5. Key Findings Summary¶

In [13]:
total_revenue    = df['Revenue'].sum()
total_orders     = df['Invoice'].nunique()
total_customers  = df['Customer_ID'].nunique()
total_products   = df['StockCode'].nunique()
top_country      = df.groupby('Country')['Revenue'].sum().idxmax()
top_category     = df.dropna(subset=['Category']).groupby('Category')['Revenue'].sum().idxmax()
date_range       = f"{df['Invoice_time'].min().strftime('%b %Y')} — {df['Invoice_time'].max().strftime('%b %Y')}"

print('=' * 50)
print('       SALES PERFORMANCE SUMMARY')
print('=' * 50)
print(f'  Date Range:        {date_range}')
print(f'  Total Revenue:     £{total_revenue:,.2f}')
print(f'  Total Orders:      {total_orders:,}')
print(f'  Unique Customers:  {total_customers:,}')
print(f'  Unique Products:   {total_products:,}')
print(f'  Top Country:       {top_country}')
print(f'  Top Category:      {top_category}')
print('=' * 50)
==================================================
       SALES PERFORMANCE SUMMARY
==================================================
  Date Range:        Dec 2017 — Aug 2019
  Total Revenue:     £12,175,404.81
  Total Orders:      29,418
  Unique Customers:  5,234
  Unique Products:   3,404
  Top Country:       United Kingdom
  Top Category:      Home
==================================================

6. Conclusions & Recommendations¶

What the Data Tells Us¶

Geographic concentration is a double-edged sword.
The United Kingdom dominates revenue to the point of being excluded from comparative scatter analysis as an outlier.

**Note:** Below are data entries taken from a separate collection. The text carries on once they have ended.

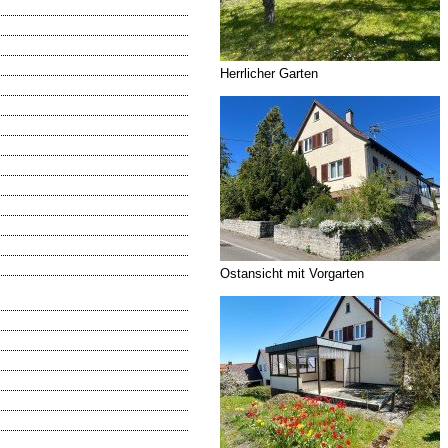
Herrlicher Garten
Ostansicht mit Vorgarten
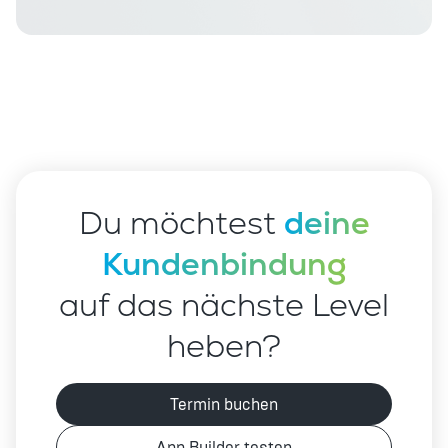
Du möchtest
deine
Kundenbindung
auf das nächste Level
heben?
Termin buchen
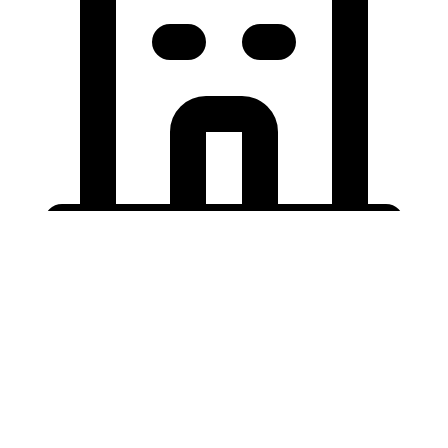
Holding University
東北大学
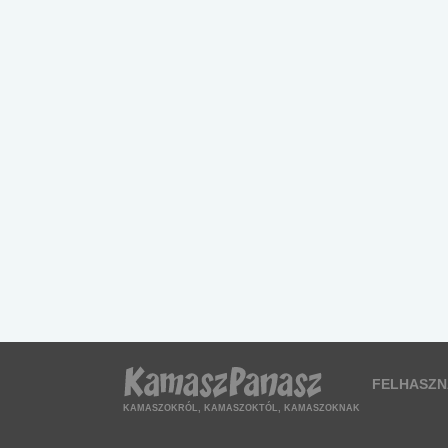
FELHASZN
KAMASZOKRÓL, KAMASZOKTÓL, KAMASZOKNAK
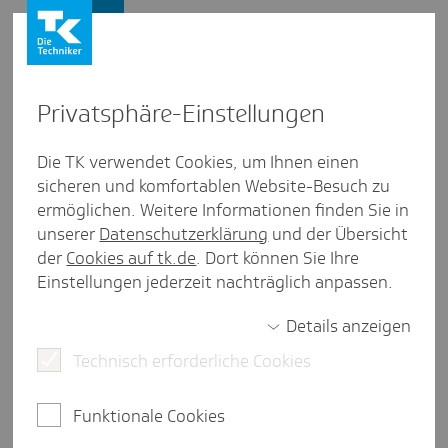
Firmenkunden
Privat­sphäre-Einstel­lungen
Firmenkunden
/
Länderübersicht
Die TK verwendet Cookies, um Ihnen einen
sicheren und komfortablen Website-Besuch zu
Ecuador
ermöglichen. Weitere Informationen finden Sie in
unserer
Datenschutzerklärung
und der Übersicht
weniger als eine Minute Lesezeit
der
Cookies auf tk.de
. Dort können Sie Ihre
Deutschland und Ecuador pflegen seit vielen
Einstellungen jederzeit nachträglich anpassen.
Jahren enge politische Beziehungen. Zentrale
Themen sind dabei die
Details anzeigen
Entwicklungszusammenarbeit, der Umwelt- und
Technisch erforderliche Cookies
Klimaschutz, der Kampf gegen organisierte
Kriminalität sowie die Zusammenarbeit in der
Funktionale Cookies
Fachkräfteanwerbung und der dualen Ausbildung.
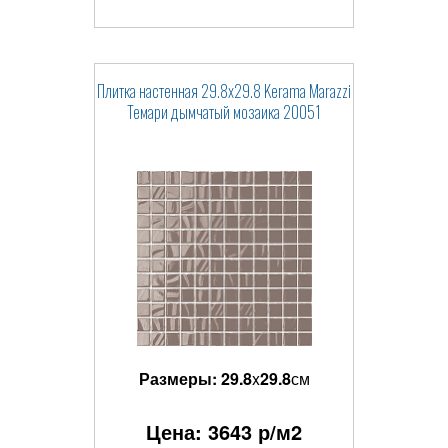
Плитка настенная 29.8x29.8 Kerama Marazzi
Темари дымчатый мозаика 20051
Размеры:
29.8
x
29.8
см
Цена:
3643
р/м2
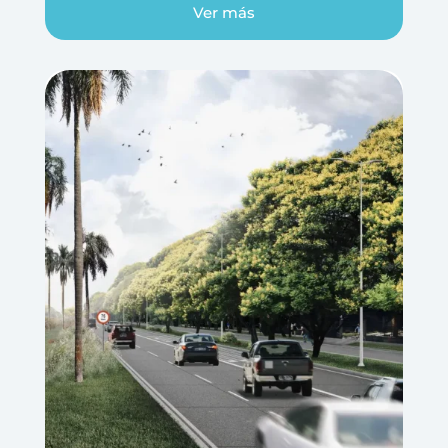
Ver más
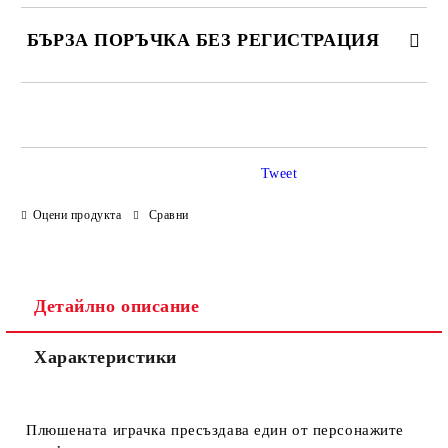
БЪРЗА ПОРЪЧКА БЕЗ РЕГИСТРАЦИЯ
САМО ПОПЪЛНЕТЕ 4 ПОЛЕТА
Tweet
Оцени продукта
Сравни
Ние ще се свържем с вас в рамките на работния ден.
Детайлно описание
Характеристики
Плюшената играчка пресъздава един от персонажите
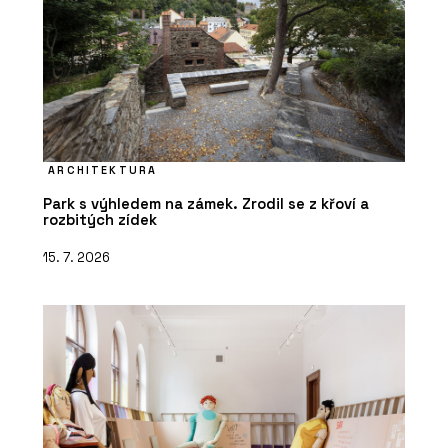
ARCHITEKTURA
Park s výhledem na zámek. Zrodil se z křoví a
rozbitých zídek
15. 7. 2026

While this reflects a strong home market, it represents significant dependency on a single geography. Any disruption — economic, regulatory, or logistical — carries outsized risk.

Home goods are the revenue engine.
The Home category leads all others in total revenue and share. This isn't surprising for a UK-based retailer, but it suggests the product mix is well-aligned with the core customer base. Seasonal and Accessories categories show meaningful contribution as well, particularly around Q4.

Revenue is seasonal — Q4 is critical.
The monthly trend consistently shows elevated revenue in the October–December window, driven by holiday purchasing. This is expected for a retailer selling home décor, gifts, and seasonal items. Planning inventory, staffing, and marketing around this cycle is essential.

A small group of customers drives outsized revenue.
The top 10 customers account for a disproportionate share of total revenue. This level of concentration is common in B2B or wholesale retail models, but it signals risk — losing one high-value account has measurable impact on the bottom line.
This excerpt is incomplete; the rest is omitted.